I'm probably missing the subtleties, but I'm doing something similar. The only difference is that any methods that are either identical between children (in your case MySQL vs. MSSQL, in my simpler case it is between different entities - UserDAO, PageDAO, ProductDAO, etc.) or have only simply parameterizable differences, I put those methods in the base class with the option to overload in the children if necessary. So if MySQl.Delete() and MSSQL.Delete() are identical (or the only differences can be parameteized in the extending childrens variable scope), you simply have a Base.Delete(), but then when you want a more sophisticated MSSQL.Delete(), you can then add it to that one child class.
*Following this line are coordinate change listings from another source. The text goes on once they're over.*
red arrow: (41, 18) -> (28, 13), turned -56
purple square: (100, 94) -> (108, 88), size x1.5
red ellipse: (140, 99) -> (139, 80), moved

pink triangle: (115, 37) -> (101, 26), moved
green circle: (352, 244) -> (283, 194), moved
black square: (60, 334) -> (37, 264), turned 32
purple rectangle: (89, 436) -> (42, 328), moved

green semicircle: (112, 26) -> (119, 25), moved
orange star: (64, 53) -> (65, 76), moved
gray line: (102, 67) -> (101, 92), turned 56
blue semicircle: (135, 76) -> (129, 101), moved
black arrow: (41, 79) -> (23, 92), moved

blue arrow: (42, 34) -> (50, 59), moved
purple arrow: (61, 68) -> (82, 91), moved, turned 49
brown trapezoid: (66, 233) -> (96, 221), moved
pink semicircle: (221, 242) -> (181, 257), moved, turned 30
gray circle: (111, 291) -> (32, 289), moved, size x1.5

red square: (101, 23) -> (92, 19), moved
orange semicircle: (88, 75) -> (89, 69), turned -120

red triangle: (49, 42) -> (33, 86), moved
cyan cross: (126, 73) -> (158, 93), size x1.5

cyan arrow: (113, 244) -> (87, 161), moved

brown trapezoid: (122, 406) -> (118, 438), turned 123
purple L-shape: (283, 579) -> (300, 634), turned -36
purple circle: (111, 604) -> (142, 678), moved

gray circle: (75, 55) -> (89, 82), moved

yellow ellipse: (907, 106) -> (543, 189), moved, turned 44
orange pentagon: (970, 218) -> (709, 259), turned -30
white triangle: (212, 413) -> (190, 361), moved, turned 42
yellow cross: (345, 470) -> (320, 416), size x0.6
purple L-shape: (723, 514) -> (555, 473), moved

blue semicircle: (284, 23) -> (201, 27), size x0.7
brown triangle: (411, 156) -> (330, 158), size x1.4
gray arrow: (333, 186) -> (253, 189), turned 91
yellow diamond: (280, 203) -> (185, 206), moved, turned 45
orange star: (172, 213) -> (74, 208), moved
Not sure if this matches the details of the problem you were solving . . .

Best Wishes,

Thanks Peter--we actually do have things like EntryDAO, EntryGateway, etc., with a base object, MSSQL, and MySQL version for each. They're separated into different directories but the file names are the same between them. I've done things in the past as you describe with the common SQL in the base object but decided to take a bit different approach here and so far I like it. At this point anyway I prefer having fully implemented objects for each type and not really relying on anything from the base object in terms of specific implementation. I'll see if this opinion holds up as we add a few more databases to the mix.